Security researchers have discovered a new Chinese phishing campaign targeting the ethnic minority Uyghur group with emails impersonating the United Nations and others.
Check Point and Kaspersky teamed up to lift the lid on the attacks, which spoof not only the UN Human Rights Council (UNHRC) but also a fake human rights organization called TCAHF, targeting Uyghurs applying for grants.
As well as emailed documents from the ‘UNHRC’ designed to trick individuals into installing a Windows backdoor, the researchers discovered a phishing website branded with the details of the fake human rights organization.
This aims to convince victims into downloading a .NET backdoor, by disguising it as a ‘security scanner,’ which is necessary to install due to the sensitive nature of the information needed for a grant application.

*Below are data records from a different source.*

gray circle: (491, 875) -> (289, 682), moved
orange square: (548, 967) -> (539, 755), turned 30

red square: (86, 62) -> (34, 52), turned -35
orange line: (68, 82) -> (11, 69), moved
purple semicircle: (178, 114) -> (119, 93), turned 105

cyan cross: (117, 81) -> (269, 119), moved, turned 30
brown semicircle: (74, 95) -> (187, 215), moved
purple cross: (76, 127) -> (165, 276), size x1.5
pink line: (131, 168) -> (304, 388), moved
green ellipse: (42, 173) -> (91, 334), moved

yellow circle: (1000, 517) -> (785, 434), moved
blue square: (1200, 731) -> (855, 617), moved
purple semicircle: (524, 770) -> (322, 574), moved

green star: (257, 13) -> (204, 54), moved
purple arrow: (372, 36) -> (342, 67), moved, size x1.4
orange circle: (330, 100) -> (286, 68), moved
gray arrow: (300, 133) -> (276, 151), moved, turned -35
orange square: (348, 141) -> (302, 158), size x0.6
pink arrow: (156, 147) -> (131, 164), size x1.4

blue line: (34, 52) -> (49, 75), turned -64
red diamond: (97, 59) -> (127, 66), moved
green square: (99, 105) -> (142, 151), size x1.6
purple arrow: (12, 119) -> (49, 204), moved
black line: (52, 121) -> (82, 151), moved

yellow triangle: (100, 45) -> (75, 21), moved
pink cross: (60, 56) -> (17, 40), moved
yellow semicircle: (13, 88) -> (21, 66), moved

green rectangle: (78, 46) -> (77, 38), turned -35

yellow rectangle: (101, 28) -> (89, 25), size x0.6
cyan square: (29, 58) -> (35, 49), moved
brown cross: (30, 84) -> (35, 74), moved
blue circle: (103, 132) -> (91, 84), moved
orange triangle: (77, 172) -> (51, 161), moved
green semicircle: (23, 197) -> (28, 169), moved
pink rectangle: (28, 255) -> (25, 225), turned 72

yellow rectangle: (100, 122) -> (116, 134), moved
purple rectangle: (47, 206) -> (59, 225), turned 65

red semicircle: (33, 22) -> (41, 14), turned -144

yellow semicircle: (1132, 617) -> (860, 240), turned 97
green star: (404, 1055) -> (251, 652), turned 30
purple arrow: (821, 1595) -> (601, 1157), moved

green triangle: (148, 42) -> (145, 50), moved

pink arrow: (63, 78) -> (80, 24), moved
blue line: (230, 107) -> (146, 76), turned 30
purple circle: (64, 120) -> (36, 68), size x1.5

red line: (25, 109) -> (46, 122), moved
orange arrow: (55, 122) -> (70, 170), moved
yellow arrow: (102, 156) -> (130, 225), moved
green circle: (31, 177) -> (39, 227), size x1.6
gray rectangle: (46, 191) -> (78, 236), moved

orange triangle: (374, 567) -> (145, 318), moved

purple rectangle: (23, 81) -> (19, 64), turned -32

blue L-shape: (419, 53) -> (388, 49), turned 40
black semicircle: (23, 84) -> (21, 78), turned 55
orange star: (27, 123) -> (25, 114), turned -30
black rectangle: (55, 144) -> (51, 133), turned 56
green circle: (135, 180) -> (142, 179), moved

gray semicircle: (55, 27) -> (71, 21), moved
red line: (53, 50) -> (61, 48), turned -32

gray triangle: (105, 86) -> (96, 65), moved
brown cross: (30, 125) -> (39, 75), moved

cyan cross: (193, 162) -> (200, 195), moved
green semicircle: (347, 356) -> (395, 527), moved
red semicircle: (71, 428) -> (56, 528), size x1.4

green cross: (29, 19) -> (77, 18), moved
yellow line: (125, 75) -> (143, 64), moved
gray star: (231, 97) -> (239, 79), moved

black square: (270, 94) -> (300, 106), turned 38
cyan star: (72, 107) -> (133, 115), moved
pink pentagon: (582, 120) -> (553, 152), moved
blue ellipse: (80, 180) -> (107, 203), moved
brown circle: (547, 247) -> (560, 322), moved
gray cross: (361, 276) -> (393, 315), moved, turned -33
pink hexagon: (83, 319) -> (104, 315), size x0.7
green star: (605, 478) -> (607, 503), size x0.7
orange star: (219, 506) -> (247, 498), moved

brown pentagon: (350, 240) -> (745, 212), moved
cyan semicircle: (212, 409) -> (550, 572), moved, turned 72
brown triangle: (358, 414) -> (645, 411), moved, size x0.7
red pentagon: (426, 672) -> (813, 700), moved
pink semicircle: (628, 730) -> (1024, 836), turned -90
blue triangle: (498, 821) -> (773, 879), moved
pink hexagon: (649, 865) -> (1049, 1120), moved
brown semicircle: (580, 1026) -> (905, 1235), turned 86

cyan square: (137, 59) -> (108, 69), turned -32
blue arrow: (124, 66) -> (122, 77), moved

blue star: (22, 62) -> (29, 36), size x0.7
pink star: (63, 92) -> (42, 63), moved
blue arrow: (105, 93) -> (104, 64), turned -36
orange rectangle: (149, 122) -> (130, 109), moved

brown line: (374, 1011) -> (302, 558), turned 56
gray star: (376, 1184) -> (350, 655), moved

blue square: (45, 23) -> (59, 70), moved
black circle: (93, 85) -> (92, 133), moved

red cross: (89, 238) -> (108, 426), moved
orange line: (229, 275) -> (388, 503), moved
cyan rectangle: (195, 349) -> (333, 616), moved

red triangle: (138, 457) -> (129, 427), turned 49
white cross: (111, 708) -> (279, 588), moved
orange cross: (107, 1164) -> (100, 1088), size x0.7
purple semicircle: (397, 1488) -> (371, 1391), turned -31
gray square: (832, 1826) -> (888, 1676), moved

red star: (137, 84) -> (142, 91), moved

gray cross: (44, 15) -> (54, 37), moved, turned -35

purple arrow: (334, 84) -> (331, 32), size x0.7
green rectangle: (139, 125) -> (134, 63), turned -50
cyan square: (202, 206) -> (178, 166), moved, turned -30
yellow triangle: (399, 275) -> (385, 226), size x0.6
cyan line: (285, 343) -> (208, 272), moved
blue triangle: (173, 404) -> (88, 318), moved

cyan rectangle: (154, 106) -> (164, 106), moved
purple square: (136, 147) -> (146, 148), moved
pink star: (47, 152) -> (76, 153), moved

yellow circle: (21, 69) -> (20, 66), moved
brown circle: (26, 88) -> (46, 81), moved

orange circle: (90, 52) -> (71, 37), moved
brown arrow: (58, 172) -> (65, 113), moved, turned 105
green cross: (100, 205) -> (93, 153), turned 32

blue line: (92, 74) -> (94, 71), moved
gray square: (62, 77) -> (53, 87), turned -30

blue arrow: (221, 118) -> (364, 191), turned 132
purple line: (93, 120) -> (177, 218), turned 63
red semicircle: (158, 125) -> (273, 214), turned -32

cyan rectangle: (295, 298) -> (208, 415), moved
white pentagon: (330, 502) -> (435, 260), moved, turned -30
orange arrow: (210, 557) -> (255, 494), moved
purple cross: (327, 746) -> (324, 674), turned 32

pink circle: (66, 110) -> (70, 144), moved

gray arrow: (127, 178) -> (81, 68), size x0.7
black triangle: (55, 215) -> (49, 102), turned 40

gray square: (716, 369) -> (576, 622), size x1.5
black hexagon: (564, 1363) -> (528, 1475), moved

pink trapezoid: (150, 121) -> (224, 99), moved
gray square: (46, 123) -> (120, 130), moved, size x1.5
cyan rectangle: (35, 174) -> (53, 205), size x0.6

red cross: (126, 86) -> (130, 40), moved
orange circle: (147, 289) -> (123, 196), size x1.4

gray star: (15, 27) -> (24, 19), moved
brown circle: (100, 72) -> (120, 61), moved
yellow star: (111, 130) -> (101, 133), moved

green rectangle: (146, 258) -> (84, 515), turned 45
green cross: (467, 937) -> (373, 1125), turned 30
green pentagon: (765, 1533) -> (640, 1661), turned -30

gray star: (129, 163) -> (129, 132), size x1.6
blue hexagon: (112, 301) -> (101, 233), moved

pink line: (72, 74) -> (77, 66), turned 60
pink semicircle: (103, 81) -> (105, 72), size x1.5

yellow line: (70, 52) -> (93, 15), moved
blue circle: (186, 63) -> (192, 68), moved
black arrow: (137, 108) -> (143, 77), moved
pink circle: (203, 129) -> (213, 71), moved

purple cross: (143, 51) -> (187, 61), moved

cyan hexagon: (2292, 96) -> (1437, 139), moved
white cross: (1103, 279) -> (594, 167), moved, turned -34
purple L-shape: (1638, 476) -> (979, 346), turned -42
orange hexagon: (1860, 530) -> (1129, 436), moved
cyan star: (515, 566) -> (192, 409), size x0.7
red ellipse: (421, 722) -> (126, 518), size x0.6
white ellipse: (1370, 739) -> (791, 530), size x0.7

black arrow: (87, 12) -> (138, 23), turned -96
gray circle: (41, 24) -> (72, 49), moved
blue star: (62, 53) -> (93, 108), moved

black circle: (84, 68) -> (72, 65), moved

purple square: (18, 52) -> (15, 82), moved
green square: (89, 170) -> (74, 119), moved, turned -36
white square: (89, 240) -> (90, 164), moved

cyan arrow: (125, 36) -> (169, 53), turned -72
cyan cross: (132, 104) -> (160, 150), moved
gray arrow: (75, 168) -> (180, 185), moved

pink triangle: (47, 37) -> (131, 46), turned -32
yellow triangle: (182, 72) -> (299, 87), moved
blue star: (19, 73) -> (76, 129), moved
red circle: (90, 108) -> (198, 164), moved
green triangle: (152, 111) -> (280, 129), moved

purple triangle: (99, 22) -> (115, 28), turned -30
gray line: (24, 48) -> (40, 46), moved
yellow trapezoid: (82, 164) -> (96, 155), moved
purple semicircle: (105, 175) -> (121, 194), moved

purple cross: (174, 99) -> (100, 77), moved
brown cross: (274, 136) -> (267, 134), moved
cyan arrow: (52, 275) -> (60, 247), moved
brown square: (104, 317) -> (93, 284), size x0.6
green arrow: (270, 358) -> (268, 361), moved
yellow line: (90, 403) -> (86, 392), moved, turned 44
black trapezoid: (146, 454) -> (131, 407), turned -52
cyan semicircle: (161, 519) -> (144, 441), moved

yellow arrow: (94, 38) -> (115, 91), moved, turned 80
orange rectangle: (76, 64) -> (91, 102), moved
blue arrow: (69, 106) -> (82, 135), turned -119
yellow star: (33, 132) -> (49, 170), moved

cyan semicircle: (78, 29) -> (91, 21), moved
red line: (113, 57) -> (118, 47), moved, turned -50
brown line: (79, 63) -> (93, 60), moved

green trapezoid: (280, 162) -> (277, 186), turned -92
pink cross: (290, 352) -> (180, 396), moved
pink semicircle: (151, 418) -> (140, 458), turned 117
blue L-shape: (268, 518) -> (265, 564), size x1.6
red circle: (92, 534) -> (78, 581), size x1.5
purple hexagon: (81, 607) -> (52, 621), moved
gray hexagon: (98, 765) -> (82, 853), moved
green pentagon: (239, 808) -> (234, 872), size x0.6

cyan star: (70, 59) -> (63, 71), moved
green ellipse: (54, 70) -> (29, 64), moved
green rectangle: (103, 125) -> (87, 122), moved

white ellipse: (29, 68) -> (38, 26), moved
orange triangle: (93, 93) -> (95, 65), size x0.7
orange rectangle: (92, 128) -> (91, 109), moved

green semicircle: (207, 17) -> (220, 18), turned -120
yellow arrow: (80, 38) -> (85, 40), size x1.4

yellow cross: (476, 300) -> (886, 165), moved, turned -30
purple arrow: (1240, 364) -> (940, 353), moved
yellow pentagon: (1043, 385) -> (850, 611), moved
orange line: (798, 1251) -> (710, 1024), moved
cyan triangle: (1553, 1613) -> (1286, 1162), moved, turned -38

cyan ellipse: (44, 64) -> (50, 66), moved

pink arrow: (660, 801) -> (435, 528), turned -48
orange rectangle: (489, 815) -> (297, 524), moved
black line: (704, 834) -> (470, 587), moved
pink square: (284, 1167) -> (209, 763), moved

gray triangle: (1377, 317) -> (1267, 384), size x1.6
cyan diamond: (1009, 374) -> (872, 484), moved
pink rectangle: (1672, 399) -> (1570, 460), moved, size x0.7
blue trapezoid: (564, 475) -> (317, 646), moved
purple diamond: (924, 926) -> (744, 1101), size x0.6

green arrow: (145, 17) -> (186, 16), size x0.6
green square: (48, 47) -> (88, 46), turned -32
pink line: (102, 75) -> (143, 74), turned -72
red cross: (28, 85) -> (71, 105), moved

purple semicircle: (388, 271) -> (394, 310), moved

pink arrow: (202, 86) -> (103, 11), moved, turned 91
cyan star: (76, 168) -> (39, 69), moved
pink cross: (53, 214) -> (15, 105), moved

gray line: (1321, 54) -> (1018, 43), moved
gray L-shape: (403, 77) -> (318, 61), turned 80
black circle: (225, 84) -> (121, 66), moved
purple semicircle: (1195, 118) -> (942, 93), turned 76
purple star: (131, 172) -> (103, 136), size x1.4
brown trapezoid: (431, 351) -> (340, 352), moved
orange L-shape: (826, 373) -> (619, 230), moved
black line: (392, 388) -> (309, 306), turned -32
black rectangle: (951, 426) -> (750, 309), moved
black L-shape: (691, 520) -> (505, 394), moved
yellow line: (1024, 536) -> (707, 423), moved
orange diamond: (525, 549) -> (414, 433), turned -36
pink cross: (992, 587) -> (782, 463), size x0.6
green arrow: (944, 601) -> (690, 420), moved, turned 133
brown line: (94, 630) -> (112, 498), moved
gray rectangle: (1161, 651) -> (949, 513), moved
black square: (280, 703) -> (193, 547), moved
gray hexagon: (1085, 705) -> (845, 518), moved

Most of the website’s content is apparently copied from a legitimate Open Society Foundations site.
Kaspersky and Check Point have discovered only a handful of victims in Pakistan and China, where around 12 million Uyghurs live in the north-west Xinjiang region. Reports suggest the authorities there have erected concentration camps in a ghoulish state-sanctioned scheme involving forced sterilisations and mass ‘re-education.’
Amidst an international furore and mutterings of countries boycotting the Beijing Winter Olympics in 2022, it has become a serious geopolitical issue for China’s leaders.
The research teams assigned the activity to a Chinese-speaking threat actor with low to medium confidence. They found excerpts of the code in malicious macros used in the attacks which were identical to VBA code appearing in multiple Chinese forums, and which may have been copied direct from there.
“These attacks clearly utilize the theme of the UNHRC to trick its targets into downloading malicious malware. We believe that these cyber-attacks are motivated by espionage, with the end-game of the operation being the installation of a backdoor into the computers of high-profile targets in the Uyghur community,” explained Check Point’s head of threat intelligence, Lotem Finkelsteen.
“The attacks are designed to fingerprint infected devices, including all of its running programs. From what we can tell, these attacks are ongoing, and new infrastructure is being created for what looks like future attacks.”